This Crowdfunding Campaign Is Supposed to Treat Pedophilia. What It Does Is Much Worse.
An institute in Sweden launched a crowdfunding campaign April 6 to raise £38,000 (or $54,745) to run a pharmaceutical trial to effectively make pedophiles no longer sexually attracted to children.
The medicine they want to test, Degarelix, decreases the amount of testosterone produced in the body. It's prescribed to people with prostate cancer, since testosterone helps the cancer grow. One of the byproducts of lower testosterone is a lower sex drive.
The researchers from the Karolinska Institute believe reducing the testosterone of pedophiles will keep them from assaulting children — but lowering testosterone does a lot more than reduce sexual desire.
According to Dr. John Bradford, a University of Ottawa psychiatrist who studies paraphilias — the group of abnormal sexual behaviors to which pedophilia belongs — the disorder affects roughly 4% of the population. It's difficult to ballpark how many people have pedophilia, and, moreover, how many turn that desire into assault.
But killing sexual desire to treat pedophilia is like cutting off one's hands to prevent murder: It treats only a symptom of a larger problem, and not without major side effects.
The controversial practice is sometimes called chemical castration.
People undergoing this type of hormone treatment report an inability to achieve erection. New York magazine spoke with an anonymous patient of the Institute for Sexual Wellness' Dr. Renee Sorrentino who receives hormone therapy for a self-identified sex addiction. "I completely lost the ability to get it up," he said. "I start to feel a tiny bit of urge, but it's all mental."
Some doctors who use medication to lower testosterone, like Dr. Fred Berlin from the National Institute for the Study, Prevention and Treatment of Sexual Trauma, don't see hormone treatment that way.
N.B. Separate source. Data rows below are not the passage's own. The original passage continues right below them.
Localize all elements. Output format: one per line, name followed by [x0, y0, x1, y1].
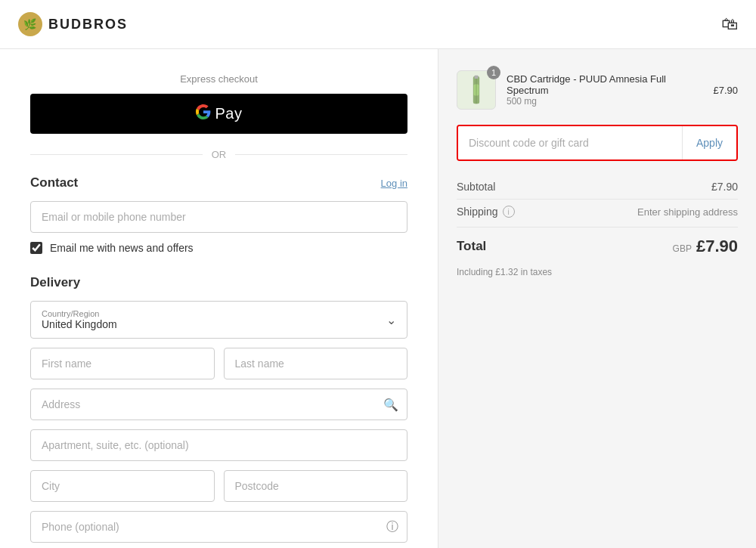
phone-input[interactable] [30, 511, 407, 543]
header: 🌿 BUDBROS 🛍 [0, 0, 756, 49]
last-name-input[interactable] [224, 348, 408, 379]
phone-wrapper: ⓘ [30, 511, 407, 543]
newsletter-checkbox[interactable] [30, 242, 42, 254]
address-wrapper: 🔍 [30, 389, 407, 420]
subtotal-label: Subtotal [457, 181, 495, 193]
newsletter-label: Email me with news and offers [50, 242, 194, 254]
shipping-info-icon[interactable]: i [503, 206, 515, 218]
discount-input[interactable] [458, 126, 682, 159]
subtotal-row: Subtotal £7.90 [457, 175, 738, 199]
express-checkout-label: Express checkout [30, 73, 407, 85]
cart-button[interactable]: 🛍 [721, 14, 738, 34]
logo-text: BUDBROS [48, 17, 128, 33]
country-select-wrapper[interactable]: Country/Region United Kingdom ⌄ United K… [30, 301, 407, 339]
gpay-text: Pay [215, 105, 243, 122]
product-variant: 500 mg [507, 96, 702, 107]
postcode-input[interactable] [224, 470, 408, 502]
left-panel: Express checkout Pay OR [0, 49, 438, 548]
discount-box: Apply [457, 125, 738, 161]
logo: 🌿 BUDBROS [18, 12, 128, 36]
product-name: CBD Cartridge - PUUD Amnesia Full Spectr… [507, 73, 702, 96]
shipping-row: Shipping i Enter shipping address [457, 199, 738, 224]
city-postcode-row [30, 470, 407, 502]
logo-icon: 🌿 [18, 12, 42, 36]
city-input[interactable] [30, 470, 215, 502]
newsletter-row: Email me with news and offers [30, 242, 407, 254]
subtotal-value: £7.90 [711, 181, 738, 193]
product-badge: 1 [487, 66, 500, 79]
google-g-icon [196, 104, 211, 123]
total-value-group: GBP £7.90 [673, 237, 738, 256]
first-name-input[interactable] [30, 348, 215, 379]
express-checkout-section: Express checkout Pay OR [30, 73, 407, 160]
svg-rect-1 [475, 76, 479, 79]
total-label: Total [457, 239, 486, 254]
product-price: £7.90 [713, 85, 738, 96]
contact-header: Contact Log in [30, 175, 407, 190]
tax-note: Including £1.32 in taxes [457, 267, 738, 277]
delivery-title: Delivery [30, 275, 407, 290]
search-icon: 🔍 [383, 398, 398, 412]
total-row: Total GBP £7.90 [457, 227, 738, 265]
apartment-input[interactable] [30, 429, 407, 461]
email-input[interactable] [30, 201, 407, 233]
shipping-value: Enter shipping address [637, 206, 738, 218]
delivery-section: Delivery Country/Region United Kingdom ⌄… [30, 275, 407, 543]
product-item: 1 CBD Cartridge - PUUD Amnesia Full Spec… [457, 70, 738, 110]
product-image-wrapper: 1 [457, 70, 496, 110]
total-currency: GBP [673, 243, 692, 254]
phone-info-icon[interactable]: ⓘ [386, 519, 398, 535]
right-panel: 1 CBD Cartridge - PUUD Amnesia Full Spec… [438, 49, 756, 548]
name-row [30, 348, 407, 379]
contact-section: Contact Log in Email me with news and of… [30, 175, 407, 254]
contact-title: Contact [30, 175, 78, 190]
login-link[interactable]: Log in [381, 178, 407, 189]
gpay-button[interactable]: Pay [30, 94, 407, 134]
main-content: Express checkout Pay OR [0, 49, 756, 548]
shipping-label: Shipping i [457, 206, 515, 218]
address-input[interactable] [30, 389, 407, 420]
product-info: CBD Cartridge - PUUD Amnesia Full Spectr… [507, 73, 702, 107]
apply-button[interactable]: Apply [682, 126, 736, 159]
total-amount: £7.90 [696, 237, 738, 256]
order-summary: Subtotal £7.90 Shipping i Enter shipping… [457, 175, 738, 277]
or-divider: OR [30, 149, 407, 160]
"I think 'chemical castration' is misleading," Berlin said Tuesday in a phone interview. "It's not trying to control someone's mind. It's trying to increase self-control. The way we stop thinking about food when we receive food, when sex drive is high, we lower testosterone to not have those strong urges."
Berlin believes pedophilia is a sexual orientation. Pedophiles "didn't program their minds this way," he said. "But children aren't miniature adults and so we need to protect them from being prematurely introduced to this type of sexuality."
Low testosterone and the body: Low testosterone in men leads to fragile bones, hot flashes, insomnia, depression and increased fatigue. As we age, bodies produce less testosterone, leading to all of those symptoms naturally. Chemically stopping testosterone can effectively age the sex drive decades in a matter of weeks.
"This has to be done in a medically responsible way," Berlin said. "Before we start medication, we do a complete metabolic study, check kidney function and do blood work. If people show bone problems, we give them medication for bones."
Berlin said that if someone has non-exclusive pedophilia, meaning they're also attracted to adults, they'll also be given Viagra to be able to biologically perform in appropriate sexual circumstances.
What Berlin suggests is more like pedophilia palliative care: Medications diagnosed as the result of the testosterone-lowering treatment are just to make someone able to cope with his new condition.
"Unfortunately we treat pedophilia as a criminal problem, not a mental health [condition]," Dr. A.J. Marsden, assistant professor of human services and psychology at Beacon College, said in a phone interview. "But we shouldn't use castration as the first go-to treatment for it."
This leaves us at an impasse: If pedophilia operates as an actual sexuality in people who have it, psychotherapy is an uphill battle. Making pedophiles unsexual beings has deep physiological and psychological side effects.
One thing is clear: For such a serious problem, the solutions are startlingly inadequate.